__Task requirements__.
If a line in the records below contains the word "session", copy it.

__Source information__.
»»

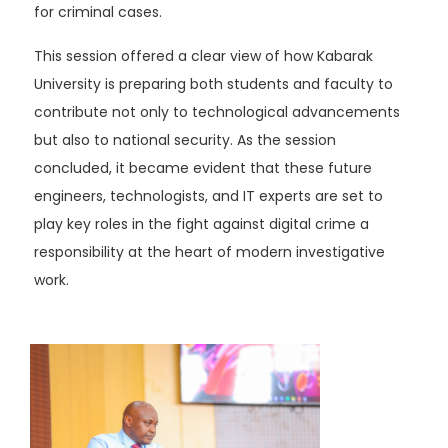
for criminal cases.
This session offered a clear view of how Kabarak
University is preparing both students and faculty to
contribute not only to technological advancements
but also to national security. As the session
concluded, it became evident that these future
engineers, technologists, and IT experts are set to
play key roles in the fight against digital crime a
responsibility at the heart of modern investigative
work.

««
»»

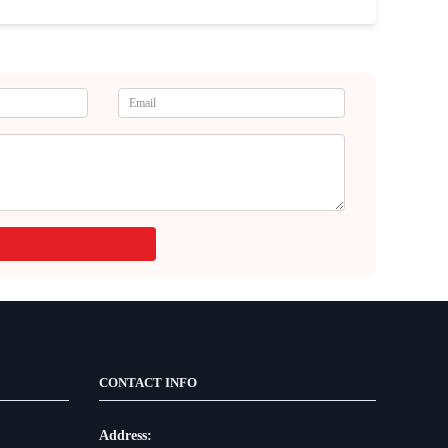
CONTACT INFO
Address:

««

__Output of the task__.
This session offered a clear view of how Kabarak
but also to national security. As the session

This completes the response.